Zu den Zuschauern gehört auch Thomas Gebauer, der Geschäftsführer der Hilfsorganisation "Medico International". Er wird die Laudatio halten, wenn das Boat People Projekt im März den Göttinger Friedenspreis bekommen wird:
"Weil Theater eben ein wunderbares Mittel präsentiert, sich auszudrücken und eben auch mit Gewalterfahrungen zurechtzukommen. Das ist etwas, wo Menschen ihre Identität auch auf andere Weise spüren können als in dem, was sonst an Elend existiert."

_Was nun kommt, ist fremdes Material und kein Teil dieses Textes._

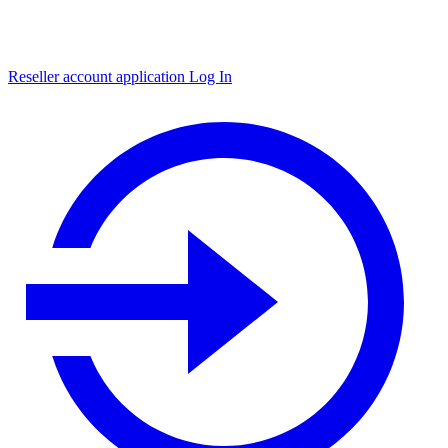
Reseller account application
Log In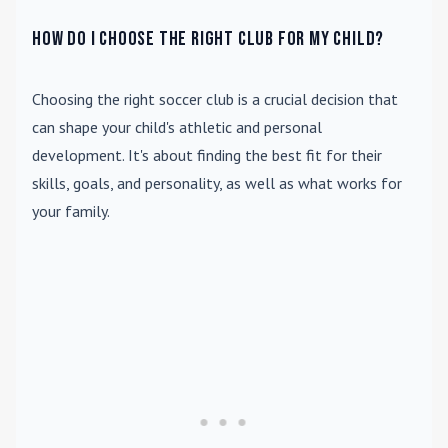
How do I choose the right club for my child?
Choosing the right soccer club is a crucial decision that
can shape your child's athletic and personal
development. It's about finding the best fit for their
skills, goals, and personality, as well as what works for
your family.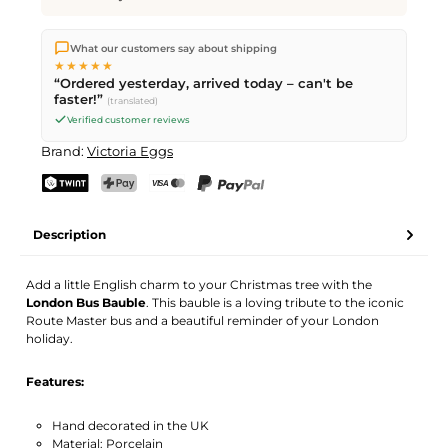
We ship directly from our warehouse in Kriens, Switzerland.
What our customers say about shipping
Free shipping
on orders over
CHF 70
. Orders placed before
5
★★★★★
PM
(Mon–Fri) ship the same day –
next business day
“Ordered yesterday, arrived today – can't be
delivery by Swiss Post.
faster!”
(translated)
Verified customer reviews
Brand:
Victoria Eggs
TWINT
PostFinance Pay
Credit card (Visa, Mastercard)
PayPal
Description
Add a little English charm to your Christmas tree with the
London Bus Bauble
. This bauble is a loving tribute to the iconic
Route Master bus and a beautiful reminder of your London
holiday.
Features:
Hand decorated in the UK
Material: Porcelain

Ein Lied des Göttinger Song-Projektes ist der Mitschauspielerin Anita Osmani gewidmet, einer 15-jährigen Roma. Obwohl sie in Göttingen geboren ist, soll sie mit ihrer Familie bald ins Kosovo abschoben werden.
"Meine Gruppe, die unterstützt mich auch sehr. Ich bin denen auch sehr dankbar dafür. Wir waren auch mit der ganzen Gruppe schon beim Innenminister in Hannover und wir haben auch eine Demonstration gemacht in Göttingen. Das bedeutet echt sehr viel für mich."
Der "Einbruch der Wirklichkeit" ist also nicht nur der Titel eines neuen Buches, das Navid Kermani ebenfalls beim Festival "Fluchtpunkt Frankfurt" vorstellte. Sondern der harte Alltag der Migration ist in jedem Augenblick Teil des gelungenen Festivals, das heute endet.